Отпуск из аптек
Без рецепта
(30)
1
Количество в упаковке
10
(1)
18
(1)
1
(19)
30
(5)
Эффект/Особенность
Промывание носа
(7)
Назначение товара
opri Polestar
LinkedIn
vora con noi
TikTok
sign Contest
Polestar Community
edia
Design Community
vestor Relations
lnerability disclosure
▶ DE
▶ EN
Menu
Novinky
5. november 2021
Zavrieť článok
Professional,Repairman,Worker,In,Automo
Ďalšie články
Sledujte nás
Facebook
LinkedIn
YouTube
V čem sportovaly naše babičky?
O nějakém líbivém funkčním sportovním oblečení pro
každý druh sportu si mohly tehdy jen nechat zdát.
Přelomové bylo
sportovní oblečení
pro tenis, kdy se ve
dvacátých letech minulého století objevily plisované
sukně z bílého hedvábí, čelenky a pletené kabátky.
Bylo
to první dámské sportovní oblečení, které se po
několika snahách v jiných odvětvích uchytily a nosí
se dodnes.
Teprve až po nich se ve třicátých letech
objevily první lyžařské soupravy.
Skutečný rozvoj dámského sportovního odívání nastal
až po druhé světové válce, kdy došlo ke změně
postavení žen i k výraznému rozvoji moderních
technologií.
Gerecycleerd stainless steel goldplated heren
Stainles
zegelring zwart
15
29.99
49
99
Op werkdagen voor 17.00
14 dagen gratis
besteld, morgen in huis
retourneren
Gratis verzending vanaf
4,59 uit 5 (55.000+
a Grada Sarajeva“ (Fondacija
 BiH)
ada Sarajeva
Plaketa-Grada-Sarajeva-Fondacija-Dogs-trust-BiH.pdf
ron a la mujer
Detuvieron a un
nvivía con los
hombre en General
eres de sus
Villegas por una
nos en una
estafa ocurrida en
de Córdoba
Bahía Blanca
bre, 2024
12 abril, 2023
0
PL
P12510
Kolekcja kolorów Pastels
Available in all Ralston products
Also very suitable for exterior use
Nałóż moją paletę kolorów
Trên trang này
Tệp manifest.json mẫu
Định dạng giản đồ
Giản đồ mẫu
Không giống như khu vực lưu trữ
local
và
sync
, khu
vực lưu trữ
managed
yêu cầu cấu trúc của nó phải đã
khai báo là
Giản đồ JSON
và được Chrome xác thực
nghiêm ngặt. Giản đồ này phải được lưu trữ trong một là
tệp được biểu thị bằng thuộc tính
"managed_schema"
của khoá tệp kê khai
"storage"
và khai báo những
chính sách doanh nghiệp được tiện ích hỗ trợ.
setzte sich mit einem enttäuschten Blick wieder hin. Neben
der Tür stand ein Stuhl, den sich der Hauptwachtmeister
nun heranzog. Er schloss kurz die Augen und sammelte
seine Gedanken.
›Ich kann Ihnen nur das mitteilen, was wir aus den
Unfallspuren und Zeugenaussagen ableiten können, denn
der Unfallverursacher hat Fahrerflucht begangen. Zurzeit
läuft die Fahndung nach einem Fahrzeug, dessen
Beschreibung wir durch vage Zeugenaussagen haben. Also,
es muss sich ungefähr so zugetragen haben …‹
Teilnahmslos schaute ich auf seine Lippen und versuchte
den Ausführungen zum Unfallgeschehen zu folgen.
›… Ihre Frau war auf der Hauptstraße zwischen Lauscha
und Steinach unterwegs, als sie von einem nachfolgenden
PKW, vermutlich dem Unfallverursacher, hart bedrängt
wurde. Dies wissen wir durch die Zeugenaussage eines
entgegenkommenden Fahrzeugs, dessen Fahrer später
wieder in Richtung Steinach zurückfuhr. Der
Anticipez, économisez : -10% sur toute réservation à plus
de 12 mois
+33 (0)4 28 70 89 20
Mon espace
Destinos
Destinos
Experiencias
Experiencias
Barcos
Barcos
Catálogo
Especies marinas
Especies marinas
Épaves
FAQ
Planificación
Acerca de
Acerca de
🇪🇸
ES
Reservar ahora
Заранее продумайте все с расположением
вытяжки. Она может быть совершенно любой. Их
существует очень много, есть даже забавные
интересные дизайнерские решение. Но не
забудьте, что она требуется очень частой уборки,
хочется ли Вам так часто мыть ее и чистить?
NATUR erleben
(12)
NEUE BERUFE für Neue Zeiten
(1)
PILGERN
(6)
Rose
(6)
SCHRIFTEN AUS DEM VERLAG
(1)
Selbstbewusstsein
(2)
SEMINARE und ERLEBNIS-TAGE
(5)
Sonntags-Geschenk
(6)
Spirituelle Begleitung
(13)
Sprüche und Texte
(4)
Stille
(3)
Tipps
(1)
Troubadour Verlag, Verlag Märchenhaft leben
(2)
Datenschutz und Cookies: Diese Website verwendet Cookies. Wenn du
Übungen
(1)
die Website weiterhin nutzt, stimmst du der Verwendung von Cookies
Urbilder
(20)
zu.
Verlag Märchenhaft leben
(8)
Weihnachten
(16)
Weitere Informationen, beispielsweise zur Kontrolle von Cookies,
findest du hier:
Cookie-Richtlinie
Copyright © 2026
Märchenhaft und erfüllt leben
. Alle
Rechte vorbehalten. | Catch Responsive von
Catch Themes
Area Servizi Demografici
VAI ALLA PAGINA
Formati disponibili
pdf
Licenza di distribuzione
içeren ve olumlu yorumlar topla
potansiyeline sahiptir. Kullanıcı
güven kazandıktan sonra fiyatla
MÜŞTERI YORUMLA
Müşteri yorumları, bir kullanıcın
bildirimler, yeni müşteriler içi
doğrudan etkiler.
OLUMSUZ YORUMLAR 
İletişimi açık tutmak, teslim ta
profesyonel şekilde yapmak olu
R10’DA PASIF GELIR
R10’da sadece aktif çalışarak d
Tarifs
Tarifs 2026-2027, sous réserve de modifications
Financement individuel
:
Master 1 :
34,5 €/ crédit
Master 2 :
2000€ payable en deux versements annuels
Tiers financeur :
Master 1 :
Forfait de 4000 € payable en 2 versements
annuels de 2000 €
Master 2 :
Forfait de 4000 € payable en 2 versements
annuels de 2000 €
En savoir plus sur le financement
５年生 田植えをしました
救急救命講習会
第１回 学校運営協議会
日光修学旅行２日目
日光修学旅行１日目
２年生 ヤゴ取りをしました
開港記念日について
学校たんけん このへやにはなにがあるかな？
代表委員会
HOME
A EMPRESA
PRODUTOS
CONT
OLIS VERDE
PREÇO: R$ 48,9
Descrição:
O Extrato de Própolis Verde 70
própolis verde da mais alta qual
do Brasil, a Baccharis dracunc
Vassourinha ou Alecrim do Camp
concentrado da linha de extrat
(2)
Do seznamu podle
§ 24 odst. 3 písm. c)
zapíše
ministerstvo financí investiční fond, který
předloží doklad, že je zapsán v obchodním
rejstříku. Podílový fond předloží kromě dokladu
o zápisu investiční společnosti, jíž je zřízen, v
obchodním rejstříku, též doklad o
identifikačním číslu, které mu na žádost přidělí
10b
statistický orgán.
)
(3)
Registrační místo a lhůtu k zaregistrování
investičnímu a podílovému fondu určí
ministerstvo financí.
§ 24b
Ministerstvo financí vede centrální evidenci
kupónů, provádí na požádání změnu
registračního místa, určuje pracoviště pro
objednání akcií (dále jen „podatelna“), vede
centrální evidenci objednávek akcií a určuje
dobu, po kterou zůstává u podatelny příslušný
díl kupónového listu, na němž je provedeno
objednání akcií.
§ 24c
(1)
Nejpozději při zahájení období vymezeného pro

========================================================================

Each record above, from first to last, should be written out again exactly.

Отпуск из аптек
Без рецепта
(30)
1
Количество в упаковке
10
(1)
18
(1)
1
(19)
30
(5)
Эффект/Особенность
Промывание носа
(7)
Назначение товара
opri Polestar
LinkedIn
vora con noi
TikTok
sign Contest
Polestar Community
edia
Design Community
vestor Relations
lnerability disclosure
▶ DE
▶ EN
Menu
Novinky
5. november 2021
Zavrieť článok
Professional,Repairman,Worker,In,Automo
Ďalšie články
Sledujte nás
Facebook
LinkedIn
YouTube
V čem sportovaly naše babičky?
O nějakém líbivém funkčním sportovním oblečení pro
každý druh sportu si mohly tehdy jen nechat zdát.
Přelomové bylo
sportovní oblečení
pro tenis, kdy se ve
dvacátých letech minulého století objevily plisované
sukně z bílého hedvábí, čelenky a pletené kabátky.
Bylo
to první dámské sportovní oblečení, které se po
několika snahách v jiných odvětvích uchytily a nosí
se dodnes.
Teprve až po nich se ve třicátých letech
objevily první lyžařské soupravy.
Skutečný rozvoj dámského sportovního odívání nastal
až po druhé světové válce, kdy došlo ke změně
postavení žen i k výraznému rozvoji moderních
technologií.
Gerecycleerd stainless steel goldplated heren
Stainles
zegelring zwart
15
29.99
49
99
Op werkdagen voor 17.00
14 dagen gratis
besteld, morgen in huis
retourneren
Gratis verzending vanaf
4,59 uit 5 (55.000+
a Grada Sarajeva“ (Fondacija
 BiH)
ada Sarajeva
Plaketa-Grada-Sarajeva-Fondacija-Dogs-trust-BiH.pdf
ron a la mujer
Detuvieron a un
nvivía con los
hombre en General
eres de sus
Villegas por una
nos en una
estafa ocurrida en
de Córdoba
Bahía Blanca
bre, 2024
12 abril, 2023
0
PL
P12510
Kolekcja kolorów Pastels
Available in all Ralston products
Also very suitable for exterior use
Nałóż moją paletę kolorów
Trên trang này
Tệp manifest.json mẫu
Định dạng giản đồ
Giản đồ mẫu
Không giống như khu vực lưu trữ
local
và
sync
, khu
vực lưu trữ
managed
yêu cầu cấu trúc của nó phải đã
khai báo là
Giản đồ JSON
và được Chrome xác thực
nghiêm ngặt. Giản đồ này phải được lưu trữ trong một là
tệp được biểu thị bằng thuộc tính
"managed_schema"
của khoá tệp kê khai
"storage"
và khai báo những
chính sách doanh nghiệp được tiện ích hỗ trợ.
setzte sich mit einem enttäuschten Blick wieder hin. Neben
der Tür stand ein Stuhl, den sich der Hauptwachtmeister
nun heranzog. Er schloss kurz die Augen und sammelte
seine Gedanken.
›Ich kann Ihnen nur das mitteilen, was wir aus den
Unfallspuren und Zeugenaussagen ableiten können, denn
der Unfallverursacher hat Fahrerflucht begangen. Zurzeit
läuft die Fahndung nach einem Fahrzeug, dessen
Beschreibung wir durch vage Zeugenaussagen haben. Also,
es muss sich ungefähr so zugetragen haben …‹
Teilnahmslos schaute ich auf seine Lippen und versuchte
den Ausführungen zum Unfallgeschehen zu folgen.
›… Ihre Frau war auf der Hauptstraße zwischen Lauscha
und Steinach unterwegs, als sie von einem nachfolgenden
PKW, vermutlich dem Unfallverursacher, hart bedrängt
wurde. Dies wissen wir durch die Zeugenaussage eines
entgegenkommenden Fahrzeugs, dessen Fahrer später
wieder in Richtung Steinach zurückfuhr. Der
Anticipez, économisez : -10% sur toute réservation à plus
de 12 mois
+33 (0)4 28 70 89 20
Mon espace
Destinos
Destinos
Experiencias
Experiencias
Barcos
Barcos
Catálogo
Especies marinas
Especies marinas
Épaves
FAQ
Planificación
Acerca de
Acerca de
🇪🇸
ES
Reservar ahora
Заранее продумайте все с расположением
вытяжки. Она может быть совершенно любой. Их
существует очень много, есть даже забавные
интересные дизайнерские решение. Но не
забудьте, что она требуется очень частой уборки,
хочется ли Вам так часто мыть ее и чистить?
NATUR erleben
(12)
NEUE BERUFE für Neue Zeiten
(1)
PILGERN
(6)
Rose
(6)
SCHRIFTEN AUS DEM VERLAG
(1)
Selbstbewusstsein
(2)
SEMINARE und ERLEBNIS-TAGE
(5)
Sonntags-Geschenk
(6)
Spirituelle Begleitung
(13)
Sprüche und Texte
(4)
Stille
(3)
Tipps
(1)
Troubadour Verlag, Verlag Märchenhaft leben
(2)
Datenschutz und Cookies: Diese Website verwendet Cookies. Wenn du
Übungen
(1)
die Website weiterhin nutzt, stimmst du der Verwendung von Cookies
Urbilder
(20)
zu.
Verlag Märchenhaft leben
(8)
Weihnachten
(16)
Weitere Informationen, beispielsweise zur Kontrolle von Cookies,
findest du hier:
Cookie-Richtlinie
Copyright © 2026
Märchenhaft und erfüllt leben
. Alle
Rechte vorbehalten. | Catch Responsive von
Catch Themes
Area Servizi Demografici
VAI ALLA PAGINA
Formati disponibili
pdf
Licenza di distribuzione
içeren ve olumlu yorumlar topla
potansiyeline sahiptir. Kullanıcı
güven kazandıktan sonra fiyatla
MÜŞTERI YORUMLA
Müşteri yorumları, bir kullanıcın
bildirimler, yeni müşteriler içi
doğrudan etkiler.
OLUMSUZ YORUMLAR 
İletişimi açık tutmak, teslim ta
profesyonel şekilde yapmak olu
R10’DA PASIF GELIR
R10’da sadece aktif çalışarak d
Tarifs
Tarifs 2026-2027, sous réserve de modifications
Financement individuel
:
Master 1 :
34,5 €/ crédit
Master 2 :
2000€ payable en deux versements annuels
Tiers financeur :
Master 1 :
Forfait de 4000 € payable en 2 versements
annuels de 2000 €
Master 2 :
Forfait de 4000 € payable en 2 versements
annuels de 2000 €
En savoir plus sur le financement
５年生 田植えをしました
救急救命講習会
第１回 学校運営協議会
日光修学旅行２日目
日光修学旅行１日目
２年生 ヤゴ取りをしました
開港記念日について
学校たんけん このへやにはなにがあるかな？
代表委員会
HOME
A EMPRESA
PRODUTOS
CONT
OLIS VERDE
PREÇO: R$ 48,9
Descrição:
O Extrato de Própolis Verde 70
própolis verde da mais alta qual
do Brasil, a Baccharis dracunc
Vassourinha ou Alecrim do Camp
concentrado da linha de extrat
(2)
Do seznamu podle
§ 24 odst. 3 písm. c)
zapíše
ministerstvo financí investiční fond, který
předloží doklad, že je zapsán v obchodním
rejstříku. Podílový fond předloží kromě dokladu
o zápisu investiční společnosti, jíž je zřízen, v
obchodním rejstříku, též doklad o
identifikačním číslu, které mu na žádost přidělí
10b
statistický orgán.
)
(3)
Registrační místo a lhůtu k zaregistrování
investičnímu a podílovému fondu určí
ministerstvo financí.
§ 24b
Ministerstvo financí vede centrální evidenci
kupónů, provádí na požádání změnu
registračního místa, určuje pracoviště pro
objednání akcií (dále jen „podatelna“), vede
centrální evidenci objednávek akcií a určuje
dobu, po kterou zůstává u podatelny příslušný
díl kupónového listu, na němž je provedeno
objednání akcií.
§ 24c
(1)
Nejpozději při zahájení období vymezeného pro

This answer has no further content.